In the beginning.....
Spain! wohoo!! Me gusta Espana!!! The first Spanish sentence I learnt.. apart from ''me casa es su casa'' which is one of the random Spanish sentences everyone knows. (I assume) So after a few days of cross country road trips to collect my passport,(Thank you Avik and Tao. You guys are more than amazing and I am more than grateful to have you as friends) I finally made it to Barcelona (pit stop in Amsterdam) Reasons for peanut butter title... keep reading
I arrived and went straight to the lab.. no time wasting.. I want to get as much out of this experience as I can :) The people n the lab are great! They were all so excited to meet me and they are all practising their english.. which they think is pretty cool. Most are phD students and a few post doc students. Very advanced stuff. They are working on transporters in neurodegenerative diseases like Alzheimers and Parkinsons. Mind blowing stuff!!! On Friday I got to watch one of the post doc's working on breast cancer cells...... the biology nerd in me is screaming AAAWWEESOME!!!!! Day three and already I have learnt so much. Of course coffee was a must because I could hardly stay awake :) I know I'm not meant to be drinking coffee.. but in the interests of making a good impression and not falling asleep midway through an experiment.. it had to be done.

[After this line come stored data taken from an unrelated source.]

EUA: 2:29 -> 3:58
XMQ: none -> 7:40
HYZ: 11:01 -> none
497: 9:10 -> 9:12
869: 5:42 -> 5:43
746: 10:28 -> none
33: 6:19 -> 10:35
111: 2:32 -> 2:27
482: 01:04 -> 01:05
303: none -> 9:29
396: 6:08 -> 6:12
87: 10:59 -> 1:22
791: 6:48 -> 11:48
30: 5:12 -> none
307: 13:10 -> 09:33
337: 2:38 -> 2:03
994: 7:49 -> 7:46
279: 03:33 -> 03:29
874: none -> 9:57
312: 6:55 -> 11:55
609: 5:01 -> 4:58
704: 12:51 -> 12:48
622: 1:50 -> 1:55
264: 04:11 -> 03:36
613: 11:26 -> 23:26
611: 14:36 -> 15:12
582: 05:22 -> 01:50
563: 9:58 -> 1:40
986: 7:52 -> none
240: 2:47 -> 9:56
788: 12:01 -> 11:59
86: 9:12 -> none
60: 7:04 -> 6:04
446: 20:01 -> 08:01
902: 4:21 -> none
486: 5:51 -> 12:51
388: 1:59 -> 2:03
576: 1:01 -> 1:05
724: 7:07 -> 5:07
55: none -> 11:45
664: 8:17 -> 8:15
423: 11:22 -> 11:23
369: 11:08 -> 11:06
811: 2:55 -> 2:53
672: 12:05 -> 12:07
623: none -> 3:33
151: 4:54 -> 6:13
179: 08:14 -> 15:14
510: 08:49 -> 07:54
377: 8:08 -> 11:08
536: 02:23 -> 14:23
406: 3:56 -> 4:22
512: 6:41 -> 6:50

I have devised ways of overcoming the language barrier. Finding new ways of communication can be hard but it can be done. Pointing and babel fish have become the most useful resources. This made me think though... language isn't such a big deal. Communication is not solely in language....(though it is a big part of it) the barrier can be overcome although it gets rather tiring! Consequently as soon as I leave the lab I don't talk much. lol.. this may be a blessing in disguise :) In the past three days.. my standard of English has also declined. I say this because in order to communicate in English (when it is absolutely necessary) I condense sentences.. and am forced to think of the simplest word structures possible. My flatmates speak English too. All except one.. who is trying really hard.. and we're working on it.

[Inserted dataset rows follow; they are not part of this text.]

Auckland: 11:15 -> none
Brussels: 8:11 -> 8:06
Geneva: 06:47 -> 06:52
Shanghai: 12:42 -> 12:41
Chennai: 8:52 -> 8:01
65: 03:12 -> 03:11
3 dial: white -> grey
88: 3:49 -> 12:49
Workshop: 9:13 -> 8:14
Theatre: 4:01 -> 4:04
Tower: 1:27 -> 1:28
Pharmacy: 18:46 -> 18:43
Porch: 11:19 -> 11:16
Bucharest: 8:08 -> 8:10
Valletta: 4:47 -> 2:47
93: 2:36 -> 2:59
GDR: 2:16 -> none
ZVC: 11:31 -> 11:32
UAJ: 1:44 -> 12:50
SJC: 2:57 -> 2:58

So the title of this blog refers to peanut butter and youre probably wondering.. how that ties in with this blog. If you weren't wondering.. start wondering :) Ok so the strangest thing... a very enlightening fact actually is that peanut butter is one of the hardest things to find in Spain. YEP peanut butter!! I spent ten minutes looking for peanut butter in a supermarket and could not find it. I searched all the aisles... including the juice aisles and the detergent aisles just to make sure I wasnt missing some cultural anomaly. I asked my flatmate if she knew where I could find it. PROBLEM: she had no idea what I was talking about! Another ten minutes later after trying to describe this wondrous thing called peanut butter, we had gone from ''Is it toast?'' to her showing me condensed milk! So I gave up.. and decided maybe life without peanut butter wouldnt be so bad.. after all, I am in Spain there are tonnes more ''butters'' to be tried. Culture 101: the spanish don't use peanut butter in any of their dishes and so its not a necessity. People go to the united kingdom apparently and bring the peanut butter back with them! lol! And on my first day.. that blew me away! Here I was thinking I'm in Spain.... duh they'll have peanut butter :) Oops!

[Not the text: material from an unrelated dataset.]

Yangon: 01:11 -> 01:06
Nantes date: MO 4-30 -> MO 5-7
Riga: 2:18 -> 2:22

So that got me thinking..... Differences in societies and cultures can be in things as simple as peanut butter! What else is below the surface?? What other cultural differences go unnoticed? Aaaa!!! I love this sort of thing! Learning!! Can't wait to see what's next! Bring it on.
For all the football (soccer) fans out there: Camp Nou is about 500m from the lab! :) Yes it was the first site i visited. I have seen a few more.. (pictures to come soon) and managed to get lost!! yaayyy!! (which was one of my missions)
So more to come.. Hope you'll keep reading.. .. and check regularly. I like to write..., when im not lazy, though I often go on tangents and waffle a lot. You have been warned.